BIRMINGHAM – A federal grand jury today indicted two Tampa men for conspiracy to commit identity theft crimes announced U.S. Attorney Jay E. Town and U.S. Secret Service Special Agent in Charge Michael Williams.

This case involved use of counterfeit access devices – debit or credit cards – trailing from South Carolina to Alabama to purchase goods or pre-paid gift cards.

A three-count federal indictment charges OSMANI RAMIREZ CHAVEZ and YANKO TORRES VADELLA ALBA of Tampa, Florida, with conspiring in October 2018 in Jefferson County and elsewhere to traffic in counterfeit access devices by using them to obtain money, goods and services. The indictment also charges them with separate counts of using a counterfeit device and possession of more than fifteen counterfeit access devices on October 9, 2018 in Jefferson County.

As part of the conspiracy, Chavez and Alba went on an extended weekend spree that spans from South Carolina to Alabama buying goods and pre-paid gift cards with counterfeit credit and debit cards. They hit Walmart stores in North Augusta, South Carolina, Augusta, and Thomson, Georgia, and Oxford, Pell City, Leeds, Hoover, Homewood and Birmingham, Alabama. The defendants were arrested in Birmingham, Alabama and were found in possession of the largest number of counterfeit credit and debit cards seized by the Task Force in the Northern District of Alabama.

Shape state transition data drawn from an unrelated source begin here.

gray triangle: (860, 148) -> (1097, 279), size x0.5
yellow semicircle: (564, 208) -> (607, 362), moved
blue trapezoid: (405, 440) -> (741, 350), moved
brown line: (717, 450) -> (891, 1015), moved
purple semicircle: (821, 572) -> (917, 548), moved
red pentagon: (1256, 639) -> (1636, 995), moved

“The defendants in this case are facing federal charges due to the collaborative work of the Secret Service Financial Crimes Task Force with Regions Bank and Walmart Global Investigations to identify the culprits and gather the evidence of widespread fraud,” Town said. “Defendants should know that if you travel to the Northern District of Alabama with the intention of committing identity theft crimes, you will be prosecuted in federal court.”

“The prosecution of suspects committing financial crimes is an investigative priority of the U. S. Secret Service, Birmingham Field Office. Our financial crimes task force aggressively investigates financial crimes and seeks to bring offenders to justice,” Williams said. “This case is a perfect example of our mandate. We have to protect our local economy from fraudsters who travel from neighboring states to commit crimes in the Northern District of Alabama.”

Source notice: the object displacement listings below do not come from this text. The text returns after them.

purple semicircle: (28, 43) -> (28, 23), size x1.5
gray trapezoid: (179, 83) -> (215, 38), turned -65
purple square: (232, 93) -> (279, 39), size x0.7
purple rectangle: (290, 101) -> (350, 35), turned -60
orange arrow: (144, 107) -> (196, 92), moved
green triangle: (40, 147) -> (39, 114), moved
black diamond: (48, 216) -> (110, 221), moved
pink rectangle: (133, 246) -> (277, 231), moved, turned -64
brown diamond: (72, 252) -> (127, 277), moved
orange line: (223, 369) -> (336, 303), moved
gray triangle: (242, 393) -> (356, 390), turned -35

The maximum penalty for the conspiracy charge is five years in prison and a $250,000 fine. The maximum penalty both for making purchases with the counterfeit access devises and for possessing device-making equipment is 10 years in prison and a $250,000 fine.

The Secret Service Financial Crimes Task Force investigated the cases in conjunction with Regions Bank and Walmart Global Investigations. Assistant U.S. Attorney Robin Beardsley Mark is prosecuting the cases.